**Work instructions:** Nothing but the lines from the one containing "Videogiochi" through the one containing "Scarica gratis l'App", both included, should be given again, each exactly as written below.
---------------
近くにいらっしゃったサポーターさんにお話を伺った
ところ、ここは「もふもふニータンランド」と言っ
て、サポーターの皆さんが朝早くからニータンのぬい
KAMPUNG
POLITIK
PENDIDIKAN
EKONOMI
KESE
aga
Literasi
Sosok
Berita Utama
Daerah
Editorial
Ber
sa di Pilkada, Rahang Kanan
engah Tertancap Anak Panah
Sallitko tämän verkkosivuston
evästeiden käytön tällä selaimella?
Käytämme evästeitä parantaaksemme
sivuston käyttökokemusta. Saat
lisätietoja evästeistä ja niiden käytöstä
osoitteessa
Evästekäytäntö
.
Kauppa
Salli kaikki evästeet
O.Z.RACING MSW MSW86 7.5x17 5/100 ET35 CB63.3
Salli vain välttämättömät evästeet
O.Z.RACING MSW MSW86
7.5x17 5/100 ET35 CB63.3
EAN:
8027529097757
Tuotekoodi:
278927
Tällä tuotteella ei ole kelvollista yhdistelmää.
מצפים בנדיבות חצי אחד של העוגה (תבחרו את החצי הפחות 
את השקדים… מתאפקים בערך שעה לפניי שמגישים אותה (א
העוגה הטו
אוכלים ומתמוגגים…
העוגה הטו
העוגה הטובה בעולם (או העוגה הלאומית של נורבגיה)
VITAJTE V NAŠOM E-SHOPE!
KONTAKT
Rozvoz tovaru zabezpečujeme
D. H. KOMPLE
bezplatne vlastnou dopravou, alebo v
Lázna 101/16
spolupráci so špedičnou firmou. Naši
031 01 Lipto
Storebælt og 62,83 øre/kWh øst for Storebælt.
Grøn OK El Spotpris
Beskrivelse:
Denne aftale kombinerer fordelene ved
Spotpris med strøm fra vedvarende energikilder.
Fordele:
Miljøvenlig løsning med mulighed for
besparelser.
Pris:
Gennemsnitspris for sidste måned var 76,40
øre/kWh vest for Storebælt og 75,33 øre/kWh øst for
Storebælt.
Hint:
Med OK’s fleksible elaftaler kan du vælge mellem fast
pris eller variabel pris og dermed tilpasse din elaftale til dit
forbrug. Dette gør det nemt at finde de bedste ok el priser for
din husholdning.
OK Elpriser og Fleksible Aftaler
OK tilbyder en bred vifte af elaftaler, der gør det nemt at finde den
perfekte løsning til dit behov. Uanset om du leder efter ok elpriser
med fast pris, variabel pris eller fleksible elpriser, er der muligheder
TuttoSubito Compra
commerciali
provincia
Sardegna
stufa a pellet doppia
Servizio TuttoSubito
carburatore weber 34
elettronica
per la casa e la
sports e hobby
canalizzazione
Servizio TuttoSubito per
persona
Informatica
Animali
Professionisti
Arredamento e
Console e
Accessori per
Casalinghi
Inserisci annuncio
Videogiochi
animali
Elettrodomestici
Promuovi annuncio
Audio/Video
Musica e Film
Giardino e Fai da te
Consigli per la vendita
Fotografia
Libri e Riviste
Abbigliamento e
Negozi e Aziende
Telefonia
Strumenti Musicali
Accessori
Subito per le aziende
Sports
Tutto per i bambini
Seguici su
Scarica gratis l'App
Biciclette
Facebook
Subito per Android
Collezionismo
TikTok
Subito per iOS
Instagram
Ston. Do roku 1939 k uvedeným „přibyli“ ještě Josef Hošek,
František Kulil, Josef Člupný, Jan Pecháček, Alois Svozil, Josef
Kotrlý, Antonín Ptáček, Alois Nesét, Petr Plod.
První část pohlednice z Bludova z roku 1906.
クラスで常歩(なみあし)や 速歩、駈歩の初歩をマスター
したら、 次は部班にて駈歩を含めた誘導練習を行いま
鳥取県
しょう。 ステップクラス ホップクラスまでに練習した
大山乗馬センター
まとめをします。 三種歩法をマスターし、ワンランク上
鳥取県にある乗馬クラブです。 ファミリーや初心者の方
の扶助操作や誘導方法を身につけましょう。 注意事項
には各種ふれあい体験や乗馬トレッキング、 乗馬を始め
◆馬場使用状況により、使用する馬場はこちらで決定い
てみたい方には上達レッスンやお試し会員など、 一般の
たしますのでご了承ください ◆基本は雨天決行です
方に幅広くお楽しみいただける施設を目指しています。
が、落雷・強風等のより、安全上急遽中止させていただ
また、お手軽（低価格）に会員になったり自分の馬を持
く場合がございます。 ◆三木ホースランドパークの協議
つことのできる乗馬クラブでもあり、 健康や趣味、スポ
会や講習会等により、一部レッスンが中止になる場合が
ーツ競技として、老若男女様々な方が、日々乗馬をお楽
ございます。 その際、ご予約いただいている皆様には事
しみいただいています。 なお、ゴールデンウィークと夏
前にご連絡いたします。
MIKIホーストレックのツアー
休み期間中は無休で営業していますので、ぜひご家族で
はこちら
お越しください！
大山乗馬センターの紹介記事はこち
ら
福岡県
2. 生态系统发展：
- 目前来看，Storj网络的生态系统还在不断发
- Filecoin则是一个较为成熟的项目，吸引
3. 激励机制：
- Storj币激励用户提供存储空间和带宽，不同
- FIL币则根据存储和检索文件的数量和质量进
---------------
**Finished exercise:**
Videogiochi
animali
Elettrodomestici
Promuovi annuncio
Audio/Video
Musica e Film
Giardino e Fai da te
Consigli per la vendita
Fotografia
Libri e Riviste
Abbigliamento e
Negozi e Aziende
Telefonia
Strumenti Musicali
Accessori
Subito per le aziende
Sports
Tutto per i bambini
Seguici su
Scarica gratis l'App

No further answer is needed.